Marc Francis
Assistant Editor, FIlm Quarterly
USA
Voted for
Film | Year | Director |
---|---|---|
Orlando | 1992 | Sally Potter |
Paris Is Burning | 1990 | Jennie Livingston |
Man with a Movie Camera | 1929 | Dziga Vertov |
Goodbye, Dragon Inn | 2003 | Tsai Ming-liang |
Black Girl | 1965 | Ousmane Sembène |
The Battle of Algiers | 1966 | Gillo Pontecorvo |
La Jetée | 1962 | Chris Marker |
Clueless | 1995 | Amy Heckerling |
Now, Voyager | 1942 | Irving Rapper |
Sansho the Bailiff | 1954 | Kenji Mizoguchi |
Comments
Orlando
Early evidence of Tilda Swinton’s ineffable, alien star quality and a visually breathtaking feminist (and queer-ish) adaptation of Virginia Woolf’s book. Highly underrated and easily Potter’s best.
Paris Is Burning
The footage of the balls and the personalities Livingston was able to capture make this easily one of the best docs of all time, not only of the queer variety. Would gender studies ever be the same after it??
Man with a Movie Camera
Still fills my heart with wonder and joy and I’ve seen it at least a dozen times. A film about the magic of film.
Goodbye, Dragon Inn
It was my gateway drug into slow cinema and could be for a new generation of viewers.

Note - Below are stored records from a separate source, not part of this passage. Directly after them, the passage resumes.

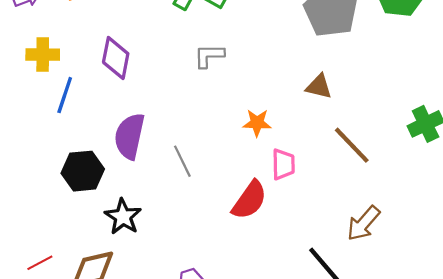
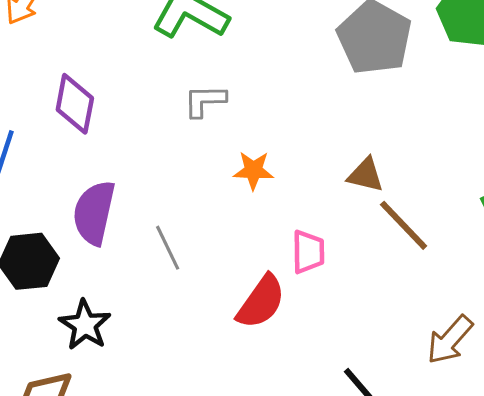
brown triangle: (319, 87) -> (366, 175), moved
orange star: (257, 123) -> (253, 170), moved
brown arrow: (363, 223) -> (450, 340), moved

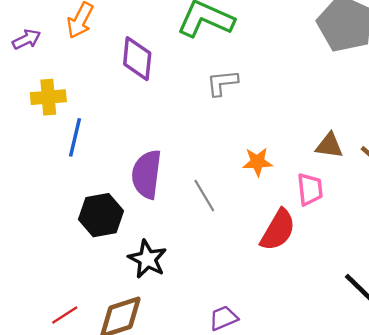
purple diamond: (75, 104) -> (137, 59), moved
orange star: (253, 170) -> (257, 162), moved
brown triangle: (366, 175) -> (329, 146), moved

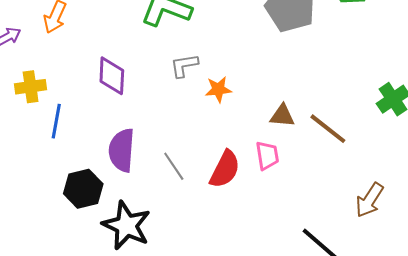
purple diamond: (137, 59) -> (112, 76), moved
orange star: (257, 162) -> (218, 89), moved
red semicircle: (278, 230) -> (225, 169), moved
black star: (147, 259) -> (126, 225), size x1.4

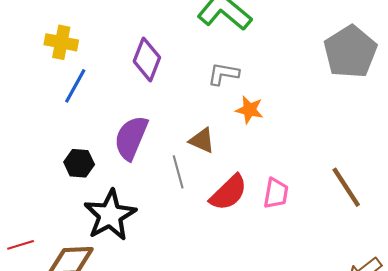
brown triangle: (282, 116) -> (202, 140), moved
black hexagon: (83, 189) -> (79, 163), size x0.7

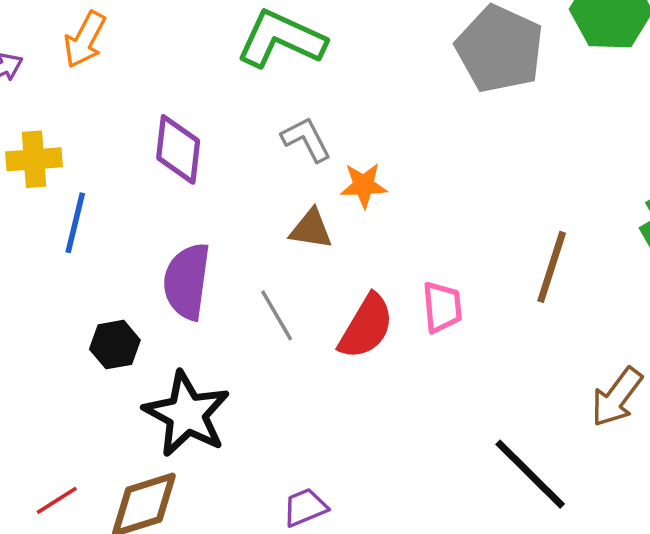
gray L-shape: (223, 74) -> (306, 139), turned 68
brown triangle: (202, 140) -> (311, 229), moved
brown line: (346, 187) -> (552, 267), turned 66

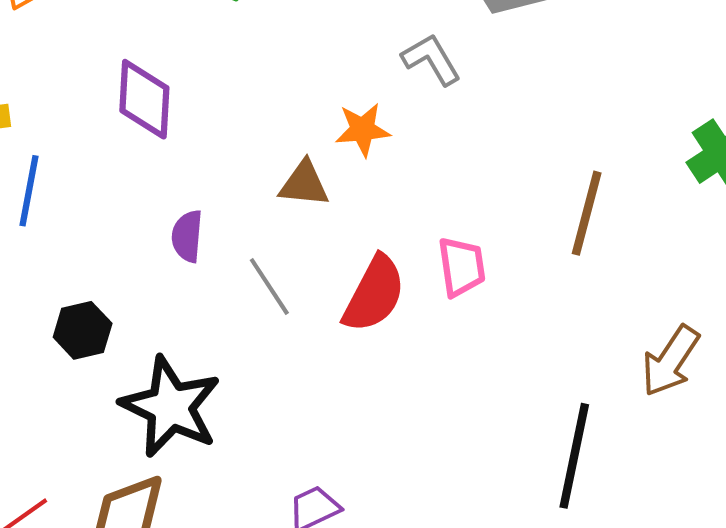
gray L-shape: (306, 139) -> (431, 59), moved
purple semicircle: (187, 281) -> (187, 236), moved, size x0.6
black line: (530, 474) -> (574, 456), turned 60

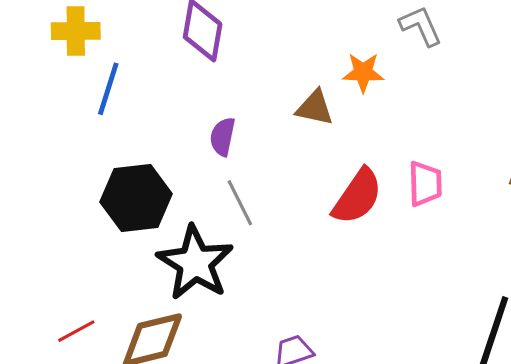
gray line: (269, 286) -> (240, 203), moved
black hexagon: (83, 330) -> (136, 198), size x1.6

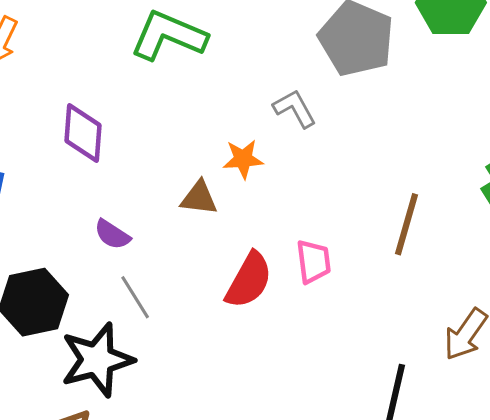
purple semicircle: (223, 137) -> (112, 235), turned -63
black star: (195, 263) -> (97, 360), turned 30

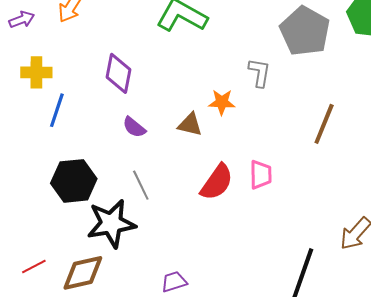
gray L-shape: (295, 109) -> (259, 73), turned 32
brown line: (406, 224) -> (324, 124), moved
purple semicircle: (112, 235) -> (134, 127), moved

It’s an elegy to and celebration of filmgoing with little to no dialogue that still manages to cover themes of intergenerationality, queerness and cruising, as well as physical disability.
Black Girl
An incisive indictment of persisting French colonialism in Africa. Oscillating between blunt realism and flashes of surrealist disorientation, Sembene tells the tragic story of racial and national subjugation through the account of a domestic worker’s exploitation and alienation.
The Battle of Algiers
The best “fiction” film about a political uprising. I hear right now the battle drum as the women plant bombs in their purses.
La Jetée
Made with a simple formal concept (the narrated slideshow) out of budgetary restraints, this short is one of the most striking science fiction films ever made. It haunted me when I saw it as an undergrad and I watched it on a loop in my dorm room afterwards. You never forget this film.
Clueless
Brilliant teen rom com that is both timeless and such a portrait of a time and place—quintessential LA and 1990s. Every scene is deliciously quotable, full of heart and layered wit. I put this in the category of “light” cult films whose brilliance is continually overlooked or downplayed. (Rocky Horror is there, too.)
Now, Voyager
The iconic ending. Bette Davis. Its utter weirdness. Along with Stella Dallas the it’s there most unforgettable melodramas of that era.